WORK INSTRUCTIONS - Which lines in the records below contain the word "that"? Copy each one.

DATA FOR PROCESSING START

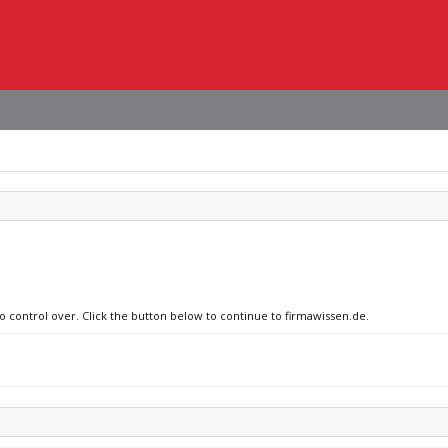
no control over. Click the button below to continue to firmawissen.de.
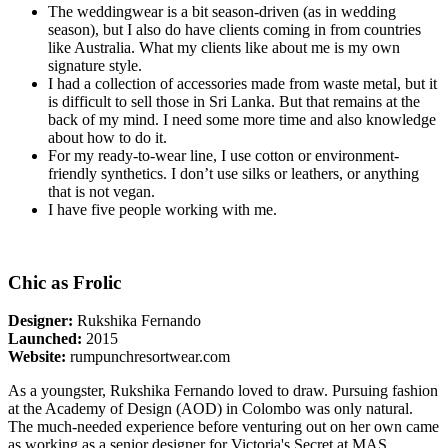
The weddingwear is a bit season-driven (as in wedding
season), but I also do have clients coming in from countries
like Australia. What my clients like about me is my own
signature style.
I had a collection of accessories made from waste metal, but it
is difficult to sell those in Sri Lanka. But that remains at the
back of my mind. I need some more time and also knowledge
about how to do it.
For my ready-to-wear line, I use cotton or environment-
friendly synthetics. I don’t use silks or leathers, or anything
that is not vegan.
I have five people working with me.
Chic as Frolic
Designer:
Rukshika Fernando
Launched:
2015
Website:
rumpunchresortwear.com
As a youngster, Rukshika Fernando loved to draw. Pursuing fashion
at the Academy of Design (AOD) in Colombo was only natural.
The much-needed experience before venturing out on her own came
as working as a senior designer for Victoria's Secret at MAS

DATA FOR PROCESSING END

SOLUTION TO THIS EXERCISE -
is difficult to sell those in Sri Lanka. But that remains at the
that is not vegan.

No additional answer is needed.